But three are some improvements of CycleGAN architecture than GAN:

We use dual generator in continous to translate $x$ to $y$ and next restrain back $y$ to $x$. This architecture create a latent space to transform image without predefine paired image.
Cycle consistency loss function is applied to keep distribution of output of dual generator process not far from input.

Finally, the loss function is combination of cycle consistency loss and adversarial loss.

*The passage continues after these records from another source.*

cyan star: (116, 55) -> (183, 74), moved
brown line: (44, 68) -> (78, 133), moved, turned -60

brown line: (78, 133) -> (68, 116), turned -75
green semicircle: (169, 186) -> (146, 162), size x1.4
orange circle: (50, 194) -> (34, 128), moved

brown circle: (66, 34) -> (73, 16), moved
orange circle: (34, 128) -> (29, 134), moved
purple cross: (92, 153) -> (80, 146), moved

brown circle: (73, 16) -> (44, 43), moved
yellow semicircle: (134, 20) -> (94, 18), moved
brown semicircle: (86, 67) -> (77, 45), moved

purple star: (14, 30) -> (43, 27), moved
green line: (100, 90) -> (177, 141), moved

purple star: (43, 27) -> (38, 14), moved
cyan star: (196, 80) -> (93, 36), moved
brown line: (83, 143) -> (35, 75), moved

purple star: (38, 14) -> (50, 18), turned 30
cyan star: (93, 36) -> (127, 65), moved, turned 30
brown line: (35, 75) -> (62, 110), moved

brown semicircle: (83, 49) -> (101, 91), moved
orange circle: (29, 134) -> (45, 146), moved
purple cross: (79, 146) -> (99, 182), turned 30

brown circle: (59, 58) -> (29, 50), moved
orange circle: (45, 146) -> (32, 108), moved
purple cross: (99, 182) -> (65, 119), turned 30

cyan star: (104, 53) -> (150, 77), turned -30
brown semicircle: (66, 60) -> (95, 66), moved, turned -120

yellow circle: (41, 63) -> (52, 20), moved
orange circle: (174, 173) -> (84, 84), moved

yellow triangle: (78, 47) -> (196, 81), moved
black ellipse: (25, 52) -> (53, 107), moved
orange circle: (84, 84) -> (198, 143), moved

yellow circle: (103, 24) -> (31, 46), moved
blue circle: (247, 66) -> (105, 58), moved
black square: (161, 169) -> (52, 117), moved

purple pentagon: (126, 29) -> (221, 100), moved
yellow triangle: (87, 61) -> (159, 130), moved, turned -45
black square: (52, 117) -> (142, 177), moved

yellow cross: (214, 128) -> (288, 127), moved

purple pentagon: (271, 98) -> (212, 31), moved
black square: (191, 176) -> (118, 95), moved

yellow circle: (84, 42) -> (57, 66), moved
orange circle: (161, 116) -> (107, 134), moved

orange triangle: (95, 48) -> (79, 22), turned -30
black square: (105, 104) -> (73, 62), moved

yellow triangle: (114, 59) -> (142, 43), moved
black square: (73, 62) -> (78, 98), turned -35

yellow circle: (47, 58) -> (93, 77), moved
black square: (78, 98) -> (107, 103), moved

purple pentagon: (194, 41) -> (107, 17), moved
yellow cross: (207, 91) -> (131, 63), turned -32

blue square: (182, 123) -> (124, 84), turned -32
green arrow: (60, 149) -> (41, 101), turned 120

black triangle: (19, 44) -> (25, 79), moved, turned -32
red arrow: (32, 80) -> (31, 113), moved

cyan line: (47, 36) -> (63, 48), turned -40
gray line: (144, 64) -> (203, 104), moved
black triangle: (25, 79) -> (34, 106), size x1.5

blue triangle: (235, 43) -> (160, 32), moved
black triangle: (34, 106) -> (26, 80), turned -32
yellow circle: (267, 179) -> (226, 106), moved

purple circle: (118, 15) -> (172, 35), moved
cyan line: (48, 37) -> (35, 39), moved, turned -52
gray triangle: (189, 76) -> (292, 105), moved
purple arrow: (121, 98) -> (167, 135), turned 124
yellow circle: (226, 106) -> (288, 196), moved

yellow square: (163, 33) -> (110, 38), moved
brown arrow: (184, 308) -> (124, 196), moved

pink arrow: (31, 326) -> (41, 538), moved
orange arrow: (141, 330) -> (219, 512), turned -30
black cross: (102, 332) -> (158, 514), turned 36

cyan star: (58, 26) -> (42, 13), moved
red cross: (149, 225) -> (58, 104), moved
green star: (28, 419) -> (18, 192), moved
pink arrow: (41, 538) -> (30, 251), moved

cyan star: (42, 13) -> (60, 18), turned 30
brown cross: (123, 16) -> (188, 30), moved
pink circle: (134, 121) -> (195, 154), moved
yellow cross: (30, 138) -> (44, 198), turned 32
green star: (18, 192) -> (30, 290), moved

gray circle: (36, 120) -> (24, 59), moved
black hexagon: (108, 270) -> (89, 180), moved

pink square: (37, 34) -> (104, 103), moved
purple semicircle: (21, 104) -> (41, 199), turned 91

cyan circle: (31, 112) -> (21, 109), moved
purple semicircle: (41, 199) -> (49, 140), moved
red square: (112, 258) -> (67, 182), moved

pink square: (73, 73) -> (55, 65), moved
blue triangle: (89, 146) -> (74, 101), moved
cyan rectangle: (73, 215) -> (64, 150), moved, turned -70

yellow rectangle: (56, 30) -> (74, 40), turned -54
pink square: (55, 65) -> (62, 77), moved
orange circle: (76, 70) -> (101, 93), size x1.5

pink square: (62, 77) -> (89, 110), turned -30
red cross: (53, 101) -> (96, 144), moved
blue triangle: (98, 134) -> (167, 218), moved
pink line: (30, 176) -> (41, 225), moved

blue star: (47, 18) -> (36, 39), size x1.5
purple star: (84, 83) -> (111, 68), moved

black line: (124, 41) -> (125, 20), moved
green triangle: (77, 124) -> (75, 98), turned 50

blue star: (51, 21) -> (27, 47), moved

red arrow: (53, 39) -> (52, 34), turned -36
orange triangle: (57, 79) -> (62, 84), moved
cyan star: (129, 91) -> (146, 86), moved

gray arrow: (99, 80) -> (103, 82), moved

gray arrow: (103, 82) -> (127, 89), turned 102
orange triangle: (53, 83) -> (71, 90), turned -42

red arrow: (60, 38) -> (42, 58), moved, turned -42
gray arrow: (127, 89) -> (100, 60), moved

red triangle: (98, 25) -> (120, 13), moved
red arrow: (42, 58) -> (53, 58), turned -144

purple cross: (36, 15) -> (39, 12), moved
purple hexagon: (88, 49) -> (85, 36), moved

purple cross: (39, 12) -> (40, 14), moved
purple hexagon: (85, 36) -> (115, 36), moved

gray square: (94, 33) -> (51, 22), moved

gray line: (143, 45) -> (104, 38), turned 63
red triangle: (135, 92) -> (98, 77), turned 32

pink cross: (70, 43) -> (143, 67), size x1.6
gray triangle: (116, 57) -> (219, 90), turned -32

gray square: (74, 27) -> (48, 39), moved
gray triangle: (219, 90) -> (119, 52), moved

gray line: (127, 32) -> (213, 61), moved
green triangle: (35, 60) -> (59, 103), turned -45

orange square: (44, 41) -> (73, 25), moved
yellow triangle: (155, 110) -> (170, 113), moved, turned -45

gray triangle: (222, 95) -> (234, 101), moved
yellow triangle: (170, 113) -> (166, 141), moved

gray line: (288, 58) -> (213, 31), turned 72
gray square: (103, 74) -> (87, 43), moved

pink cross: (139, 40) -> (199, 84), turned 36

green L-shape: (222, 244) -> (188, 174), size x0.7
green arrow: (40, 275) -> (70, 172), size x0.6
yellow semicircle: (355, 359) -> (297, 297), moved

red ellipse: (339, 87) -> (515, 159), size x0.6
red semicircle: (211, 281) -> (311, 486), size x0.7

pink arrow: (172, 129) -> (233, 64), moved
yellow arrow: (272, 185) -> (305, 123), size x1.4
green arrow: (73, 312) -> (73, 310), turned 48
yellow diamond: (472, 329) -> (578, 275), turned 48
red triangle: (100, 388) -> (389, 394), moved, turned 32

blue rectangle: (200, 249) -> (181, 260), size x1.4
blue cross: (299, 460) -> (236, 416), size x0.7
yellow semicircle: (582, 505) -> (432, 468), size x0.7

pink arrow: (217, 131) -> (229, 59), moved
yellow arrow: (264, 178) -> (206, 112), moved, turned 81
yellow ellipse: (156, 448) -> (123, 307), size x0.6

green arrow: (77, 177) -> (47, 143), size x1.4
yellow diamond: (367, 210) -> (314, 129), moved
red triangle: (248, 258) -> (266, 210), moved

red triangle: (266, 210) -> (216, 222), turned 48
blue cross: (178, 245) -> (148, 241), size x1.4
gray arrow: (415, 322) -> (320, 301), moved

In the next section, i explain detail more about the CycleGAN through cycle consistency loss function. code

2.2. Cycle consistency loss function

To overcome the hardship of collapsion when train GAN model, CycGAN propose a cycle consistency loss function that learning in both direction starting from $X$ and $Y$. We suppose another inverse function of $G$, assuming $F$ to support mapping from $Y$ set to $X$ set. That invention is proved to keep dominance to the other algorithm in image to image translation replying on hand-defined factorizations or shared embedding functions.

As you see in figure 3, there are two generator function include $G$ on the left and $F$ in the right. $G$ help to generate $X \mapsto Y$ and $F$ is inversed $Y \mapsto X$. The output $G(x) \approx y$ and being continued to forward as input of $F$. This process in brief as

\[x \mapsto G(x) \mapsto F(G(x)) \approx x \tag{2}\]

And in the revert direction, we change $y$ as $x$ to get process

\[y \mapsto F(y) \mapsto G(F(y)) \approx y \tag{3}\]

Cycle consistency loss function try to constrain both of these $(2)$ and $(3)$ processes to it generate output become as real as possible. It corresponds with minimizing the difference between $F(G(x))-y$ and $G(F(x))-y$ reply on L1-norm as following:

\[\mathcal{L}_{cyc(G, F)} = \mathbb{E}_{x\sim p_{data}(x)} [||F(G(x)) − x||_1] + \mathbb{E}_{y\sim p_{data}(y)} [||G(F(y)) − y||_1]\]

The cycle in cycle consistency loss meaning that the learning process repeats in both direction from $x$ and $y$.

2.3. Adversarial loss function

Adversarial loss function is totally the same as $(1)$ formulation. The aim of adversarial loss is to try simultaneously support generator generate fake image more realistic and increase discrimination capability between real and fake of discriminator.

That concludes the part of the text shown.